Erste Hinweise auf eine Entzündung des Gebärmutterhalses (Zervizitis) gewinnt der Arzt aus der ausführlichen Befragung der Frau zur Krankheitsgeschichte und den aktuellen Beschwerden (Anamnese). Bei der anschließenden gynäkologischen Untersuchung steht die sogenannte Spekulum-Untersuchung an erster Stelle. Das Spekulum ist ein zweiteiliges Untersuchungsinstrument, welches die Scheide entfalten kann. Der Frauenarzt führt es in die Scheide ein und erhält so einen Blick auf die Scheidenhaut und die meist gerötete und geschwollene Portio des Gebärmutterhalses. Typisch für eine Infektion mit Herpes-Viren sind in Gruppen stehende kleine Bläschen. Bestimmte HPV können gutartige, flache Gewebswucherungen, die Feigwarzen, auf der Portiooberfläche verursachen. Mit dem sogenannten Kolposkop, einer Art Mikroskop, kann sie der Arzt vergrößert darstellen und besser erkennen. Betupft er sie mit einer dreiprozentigen Essigsäure, erscheinen sie weißlich.

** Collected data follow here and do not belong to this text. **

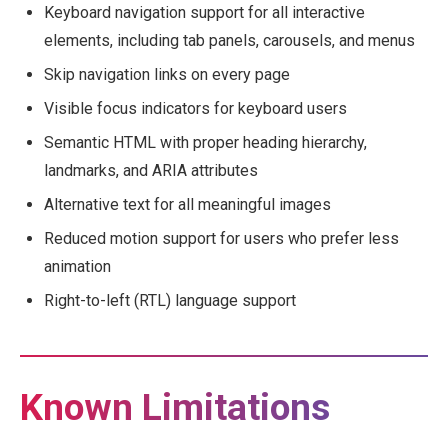
Keyboard navigation support for all interactive
elements, including tab panels, carousels, and menus
Skip navigation links on every page
Visible focus indicators for keyboard users
Semantic HTML with proper heading hierarchy,
landmarks, and ARIA attributes
Alternative text for all meaningful images
Reduced motion support for users who prefer less
animation
Right-to-left (RTL) language support
Known Limitations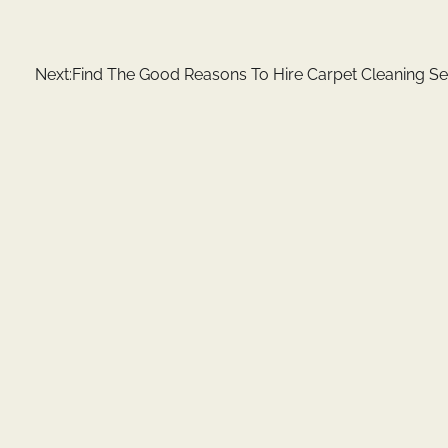
Next:
Find The Good Reasons To Hire Carpet Cleaning Se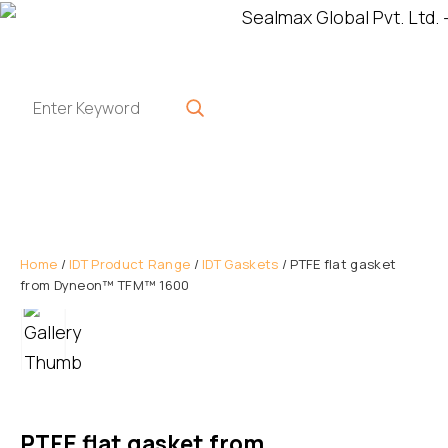
Home
/
IDT Product Range
/
IDT Gaskets
/ PTFE flat gasket
from Dyneon™ TFM™ 1600
PTFE flat gasket from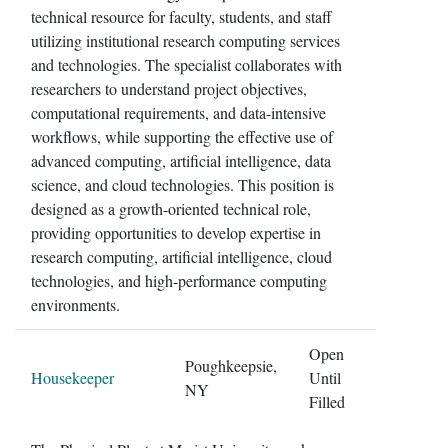
technical resource for faculty, students, and staff
utilizing institutional research computing services
and technologies. The specialist collaborates with
researchers to understand project objectives,
computational requirements, and data-intensive
workflows, while supporting the effective use of
advanced computing, artificial intelligence, data
science, and cloud technologies. This position is
designed as a growth-oriented technical role,
providing opportunities to develop expertise in
research computing, artificial intelligence, cloud
technologies, and high-performance computing
environments.
Open
Poughkeepsie,
Housekeeper
Until
NY
Filled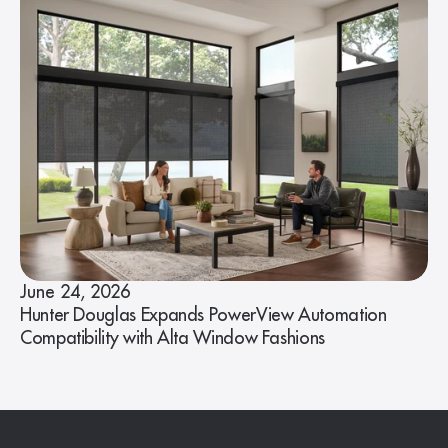
June 24, 2026
Hunter Douglas Expands PowerView Automation
Compatibility with Alta Window Fashions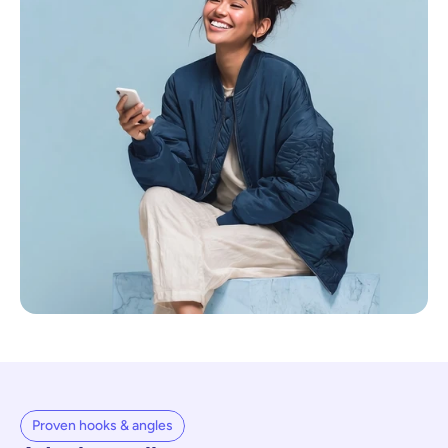
Proven hooks & angles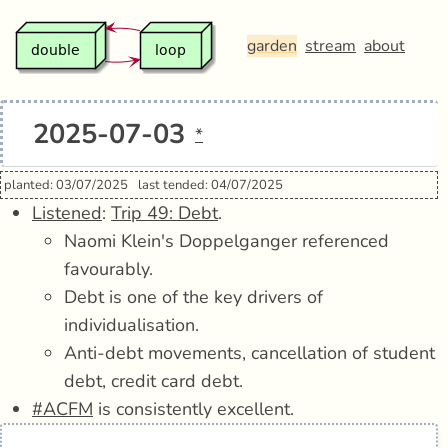
garden
stream
about
2025-07-03
*
planted: 03/07/2025
last tended: 04/07/2025
Listened
:
Trip 49: Debt
.
Naomi Klein's Doppelganger referenced
favourably.
Debt is one of the key drivers of
individualisation.
Anti-debt movements, cancellation of student
debt, credit card debt.
#ACFM
is consistently excellent.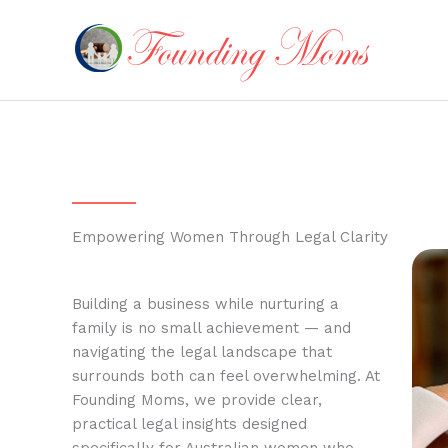
Skip
to
content
Empowering Women Through Legal Clarity
Building a business while nurturing a
family is no small achievement — and
navigating the legal landscape that
surrounds both can feel overwhelming. At
Founding Moms, we provide clear,
practical legal insights designed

Den Ausfluss aus dem Gebärmutterhals beurteilt der Frauenarzt nach Beschaffenheit, Farbe und Geruch. Um die Ursache der Zervizitis zu bestimmen, entnimmt er zusätzlich einen Abstrich vom Muttermund und untersucht ihn unter dem Mikroskop auf Erreger. Lässt sich der Erreger nicht identifizieren, wird er im Labor angezüchtet (Kultur). Unter Umständen kann auch der DNA-Nachweis des Erregers erforderlich sein.

Eine Ultraschalluntersuchung durch die Scheide (Vaginalsonographie) kann schließlich Veränderungen wie Myome und Polypen im Bereich der Gebärmutter bildlich darstellen. Zusätzlich liefert sie Hinweise auf eine mögliche entzündliche Beteiligung weiterer Organe.

Therapie

Die Therapie der Entzündung des Gebärmutterhalses (Zervizitis) richtet sich nach dem verursachenden Erreger. Bei sexuell übertragbaren Infektionen ist es unbedingt empfehlenswert, auch den Partner mitzubehandeln.

Gegen Bakterien und Trichomonaden werden Antibiotika eingesetzt, gegen Pilzinfektionen sogenannte Antimykotika. Die Medikamente werden meist in Tablettenform eingenommen. Herpes-Infektionen können bis heute nicht geheilt werden. Um die Krankheitsdauer zu verkürzen und eventuelle Beschwerden zu lindern, werden jedoch Virustatika angewendet. Infektionen mit HPV heilen häufig ohne Therapie ab. Die Feigwarzen werden zunächst nur beobachtet, da sie sich von selbst zurückbilden können. Geschieht dies nicht, können Substanzen wie Podophyllotoxin oder Trichloressigsäure auf die Warzen getupft werden. Eine weitere Möglichkeit besteht darin, sie mittels Laser, Messer oder Elektroschlinge zu entfernen.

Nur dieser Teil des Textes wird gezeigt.